:: EXERCISE INSTRUCTIONS ::
Where "listings" occurs in a line of the entries below, copy that line.

(Records from a dataset)

[Start of section]

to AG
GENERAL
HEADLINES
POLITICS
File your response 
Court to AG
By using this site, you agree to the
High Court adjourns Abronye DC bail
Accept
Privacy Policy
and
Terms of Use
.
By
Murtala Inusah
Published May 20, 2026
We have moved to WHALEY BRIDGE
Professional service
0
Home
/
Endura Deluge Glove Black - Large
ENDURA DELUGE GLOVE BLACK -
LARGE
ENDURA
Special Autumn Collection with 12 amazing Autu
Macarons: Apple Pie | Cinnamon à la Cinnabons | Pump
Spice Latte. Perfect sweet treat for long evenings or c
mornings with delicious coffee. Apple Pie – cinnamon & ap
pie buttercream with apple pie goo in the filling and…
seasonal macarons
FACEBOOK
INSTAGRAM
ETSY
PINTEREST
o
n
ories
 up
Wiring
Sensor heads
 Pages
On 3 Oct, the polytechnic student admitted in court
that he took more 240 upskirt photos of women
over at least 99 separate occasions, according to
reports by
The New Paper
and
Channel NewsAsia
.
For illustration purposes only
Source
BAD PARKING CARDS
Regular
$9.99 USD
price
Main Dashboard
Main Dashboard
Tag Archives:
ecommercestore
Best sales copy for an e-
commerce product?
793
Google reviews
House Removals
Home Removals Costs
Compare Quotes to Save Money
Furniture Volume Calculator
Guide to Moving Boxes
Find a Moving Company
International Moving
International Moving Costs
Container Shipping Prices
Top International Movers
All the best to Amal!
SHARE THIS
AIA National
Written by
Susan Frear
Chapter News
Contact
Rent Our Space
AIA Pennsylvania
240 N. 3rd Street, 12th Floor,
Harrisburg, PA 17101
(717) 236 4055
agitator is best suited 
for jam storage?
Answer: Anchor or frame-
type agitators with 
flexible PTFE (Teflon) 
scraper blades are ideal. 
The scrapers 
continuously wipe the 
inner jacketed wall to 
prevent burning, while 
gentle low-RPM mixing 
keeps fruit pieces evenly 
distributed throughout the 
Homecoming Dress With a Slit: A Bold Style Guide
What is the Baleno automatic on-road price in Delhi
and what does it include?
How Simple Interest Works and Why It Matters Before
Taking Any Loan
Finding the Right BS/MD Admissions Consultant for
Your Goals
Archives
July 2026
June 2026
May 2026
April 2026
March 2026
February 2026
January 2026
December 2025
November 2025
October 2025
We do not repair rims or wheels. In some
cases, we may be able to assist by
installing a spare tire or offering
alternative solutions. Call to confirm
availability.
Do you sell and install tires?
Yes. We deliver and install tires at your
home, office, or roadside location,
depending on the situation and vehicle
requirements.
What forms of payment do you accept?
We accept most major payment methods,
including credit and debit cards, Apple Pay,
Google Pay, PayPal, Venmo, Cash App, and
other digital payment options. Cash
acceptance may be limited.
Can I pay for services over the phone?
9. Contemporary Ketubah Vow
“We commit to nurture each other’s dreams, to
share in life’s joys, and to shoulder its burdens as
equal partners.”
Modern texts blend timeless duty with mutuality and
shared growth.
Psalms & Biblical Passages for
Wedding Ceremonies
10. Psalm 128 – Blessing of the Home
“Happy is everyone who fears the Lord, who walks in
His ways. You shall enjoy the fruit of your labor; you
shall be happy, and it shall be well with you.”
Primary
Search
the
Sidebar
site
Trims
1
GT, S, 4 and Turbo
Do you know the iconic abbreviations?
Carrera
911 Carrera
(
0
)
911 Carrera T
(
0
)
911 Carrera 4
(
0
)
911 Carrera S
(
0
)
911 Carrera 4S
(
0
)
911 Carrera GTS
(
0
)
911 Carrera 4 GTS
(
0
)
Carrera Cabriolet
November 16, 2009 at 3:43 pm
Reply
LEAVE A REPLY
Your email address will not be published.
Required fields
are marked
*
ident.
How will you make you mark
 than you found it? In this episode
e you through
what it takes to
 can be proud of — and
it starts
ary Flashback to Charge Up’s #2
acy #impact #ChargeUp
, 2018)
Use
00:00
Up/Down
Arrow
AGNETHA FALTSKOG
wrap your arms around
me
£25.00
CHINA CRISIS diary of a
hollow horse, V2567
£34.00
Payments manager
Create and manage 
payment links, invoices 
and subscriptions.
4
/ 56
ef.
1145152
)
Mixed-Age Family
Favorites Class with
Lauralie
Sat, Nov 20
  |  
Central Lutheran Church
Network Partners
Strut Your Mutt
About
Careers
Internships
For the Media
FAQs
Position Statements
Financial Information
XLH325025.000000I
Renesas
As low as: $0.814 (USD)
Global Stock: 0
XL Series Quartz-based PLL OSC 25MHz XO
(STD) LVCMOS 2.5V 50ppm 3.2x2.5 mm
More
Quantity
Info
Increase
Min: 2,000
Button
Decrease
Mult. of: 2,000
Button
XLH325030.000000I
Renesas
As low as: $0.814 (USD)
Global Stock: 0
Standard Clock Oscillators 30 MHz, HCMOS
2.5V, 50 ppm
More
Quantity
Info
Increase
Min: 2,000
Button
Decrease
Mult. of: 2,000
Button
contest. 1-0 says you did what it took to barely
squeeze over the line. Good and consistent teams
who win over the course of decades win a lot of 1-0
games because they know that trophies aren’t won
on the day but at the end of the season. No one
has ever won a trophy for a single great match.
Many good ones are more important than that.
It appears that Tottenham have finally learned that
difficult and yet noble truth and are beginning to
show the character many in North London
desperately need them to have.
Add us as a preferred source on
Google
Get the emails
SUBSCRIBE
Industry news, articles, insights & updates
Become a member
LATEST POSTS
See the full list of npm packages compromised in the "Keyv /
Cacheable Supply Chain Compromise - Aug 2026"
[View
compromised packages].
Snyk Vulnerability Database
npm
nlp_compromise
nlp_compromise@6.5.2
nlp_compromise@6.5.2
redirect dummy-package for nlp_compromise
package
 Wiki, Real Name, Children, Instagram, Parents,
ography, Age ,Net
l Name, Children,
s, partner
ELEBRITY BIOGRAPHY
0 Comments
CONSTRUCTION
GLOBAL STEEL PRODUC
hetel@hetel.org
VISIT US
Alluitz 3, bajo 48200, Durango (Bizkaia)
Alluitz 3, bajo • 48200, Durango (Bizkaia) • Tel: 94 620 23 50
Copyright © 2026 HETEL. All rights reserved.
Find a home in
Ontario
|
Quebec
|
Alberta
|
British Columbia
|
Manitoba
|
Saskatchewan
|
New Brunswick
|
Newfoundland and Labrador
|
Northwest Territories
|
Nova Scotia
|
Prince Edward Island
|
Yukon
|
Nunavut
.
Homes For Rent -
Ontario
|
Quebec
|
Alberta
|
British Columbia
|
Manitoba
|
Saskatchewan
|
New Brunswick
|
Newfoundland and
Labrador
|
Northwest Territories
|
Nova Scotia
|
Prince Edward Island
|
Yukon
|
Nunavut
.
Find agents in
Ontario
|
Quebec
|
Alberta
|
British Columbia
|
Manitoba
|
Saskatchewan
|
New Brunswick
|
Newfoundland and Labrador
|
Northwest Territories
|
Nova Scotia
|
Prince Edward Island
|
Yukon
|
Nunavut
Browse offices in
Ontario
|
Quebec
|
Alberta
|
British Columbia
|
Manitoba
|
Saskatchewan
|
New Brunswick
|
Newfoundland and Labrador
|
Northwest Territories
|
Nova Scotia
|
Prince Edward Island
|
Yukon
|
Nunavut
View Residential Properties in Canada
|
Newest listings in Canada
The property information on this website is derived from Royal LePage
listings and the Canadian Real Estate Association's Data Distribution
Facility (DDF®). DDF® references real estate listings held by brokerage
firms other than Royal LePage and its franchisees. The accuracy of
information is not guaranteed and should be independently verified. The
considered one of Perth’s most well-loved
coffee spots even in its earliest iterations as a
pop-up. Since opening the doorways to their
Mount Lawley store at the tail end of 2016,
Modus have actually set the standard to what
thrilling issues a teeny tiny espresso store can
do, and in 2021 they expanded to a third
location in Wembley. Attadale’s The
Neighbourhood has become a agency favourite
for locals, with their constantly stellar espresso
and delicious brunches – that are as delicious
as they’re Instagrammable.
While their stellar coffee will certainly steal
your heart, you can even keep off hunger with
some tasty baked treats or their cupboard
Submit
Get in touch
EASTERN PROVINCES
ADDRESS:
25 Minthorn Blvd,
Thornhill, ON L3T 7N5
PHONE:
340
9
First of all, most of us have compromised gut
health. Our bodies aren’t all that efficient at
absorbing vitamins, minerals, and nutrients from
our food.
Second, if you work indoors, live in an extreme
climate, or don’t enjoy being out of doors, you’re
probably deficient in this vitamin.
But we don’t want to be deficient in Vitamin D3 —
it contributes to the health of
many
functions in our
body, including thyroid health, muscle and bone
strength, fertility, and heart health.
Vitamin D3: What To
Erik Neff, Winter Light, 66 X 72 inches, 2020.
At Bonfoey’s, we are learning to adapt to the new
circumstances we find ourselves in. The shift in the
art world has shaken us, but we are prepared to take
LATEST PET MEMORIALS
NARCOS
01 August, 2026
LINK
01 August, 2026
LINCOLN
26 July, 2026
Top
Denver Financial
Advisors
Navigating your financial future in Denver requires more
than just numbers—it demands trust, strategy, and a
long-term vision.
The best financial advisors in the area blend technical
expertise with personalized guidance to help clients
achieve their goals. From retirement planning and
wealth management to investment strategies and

[End of section]

:: RESULT ::
Newest listings in Canada
listings and the Canadian Real Estate Association's Data Distribution
Facility (DDF®). DDF® references real estate listings held by brokerage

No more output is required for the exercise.